Editing LR parser (section)

=== Lookahead sets ===

The states and transitions give all the needed information for the parse table's shift actions and goto actions.  The generator also needs to calculate the expected lookahead sets for each reduce action.

In '''SLR''' parsers, these lookahead sets are determined directly from the grammar, without considering the individual states and transitions.  For each nonterminal S, the SLR generator works out Follows(S), the set of all the terminal symbols which can immediately follow some occurrence of S.  In the parse table, each reduction to S uses Follow(S) as its LR(1) lookahead set.  Such follow sets are also used by generators for LL top-down parsers.  A grammar that has no shift/reduce or reduce/reduce conflicts when using Follow sets is called an SLR grammar.

'''LALR''' parsers have the same states as SLR parsers, but use a more complicated, more precise way of working out the minimum necessary reduction lookaheads for each individual state.  Depending on the details of the grammar, this may turn out to be the same as the Follow set computed by SLR parser generators, or it may turn out to be a subset of the SLR lookaheads.  Some grammars are okay for LALR parser generators but not for SLR parser generators.  This happens when the grammar has spurious shift/reduce or reduce/reduce conflicts using Follow sets, but no conflicts when using the exact sets computed by the LALR generator.  The grammar is then called LALR(1) but not SLR.

An SLR or LALR parser avoids having duplicate states.  But this minimization is not necessary, and can sometimes create unnecessary lookahead conflicts.  '''Canonical LR''' parsers use duplicated (or "split") states to better remember the left and right context of a nonterminal's use.
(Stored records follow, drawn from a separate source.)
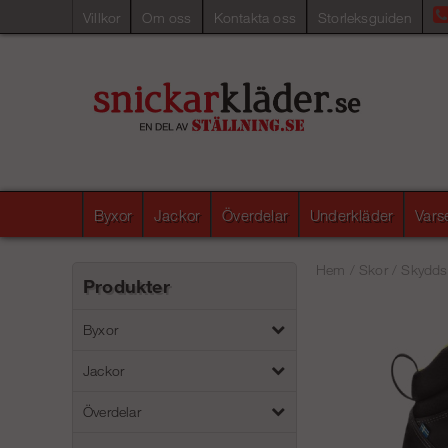
Villkor
Om oss
Kontakta oss
Storleksguiden
Byxor
Jackor
Överdelar
Underkläder
Vars
Hem
/
Skor
/
Skydds
Produkter
Byxor
Jackor
Överdelar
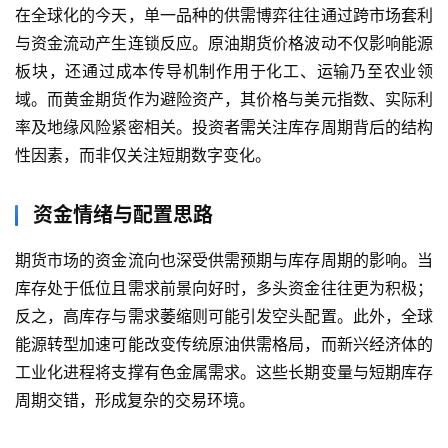
在全球化的今天，单一品种的供需博弈往往通过跨市场套利
与资金流动产生连锁反应。原油期货价格波动不仅影响能源
板块，还通过成本传导机制作用于化工、运输乃至农业领
域。而黄金期货作为避险资产，其价格与美元指数、实际利
率及地缘风险紧密相关。投资者需关注库存周期背后的结构
性因素，而非仅关注短期数字变化。
原
资金情绪与配置思路
油
期
期货市场的资金流向也深受供需预期与库存周期的影响。当
货
库存处于低位且需求前景向好时，多头资金往往更为积极；
反之，高库存与需求萎缩则可能引发空头配置。此外，全球
国
能源转型加速可能改变传统原油供需格局，而新兴经济体的
际
工业化进程将支撑有色金属需求。这些长期变量与短期库存
期
周期交错，形成复杂的交易环境。
货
Each occurrence of a symbol S in the grammar can be treated independently with its own lookahead set, to help resolve reduction conflicts.  This handles a few more grammars.  Unfortunately, this greatly magnifies the size of the parse tables if done for all parts of the grammar.  This splitting of states can also be done manually and selectively with any SLR or LALR parser, by making two or more named copies of some nonterminals.  A grammar that is conflict-free for a canonical LR generator but has conflicts in an LALR generator is called LR(1) but not LALR(1), and not SLR.
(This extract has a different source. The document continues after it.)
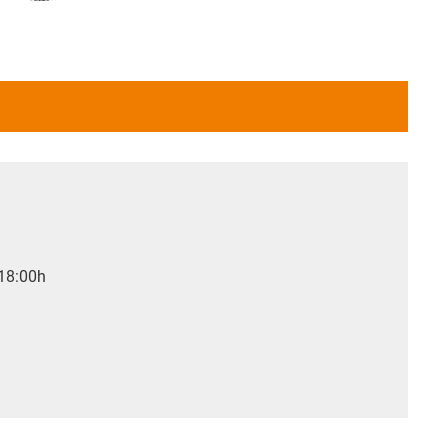
 18:00h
SLR, LALR, and canonical LR parsers make exactly the same shift and reduce decisions when the input stream is the correct language.  When the input has a syntax error, the LALR parser may do some additional (harmless) reductions before detecting the error than would the canonical LR parser.  And the SLR parser may do even more.  This happens because the SLR and LALR parsers are using a generous superset approximation to the true, minimal lookahead symbols for that particular state.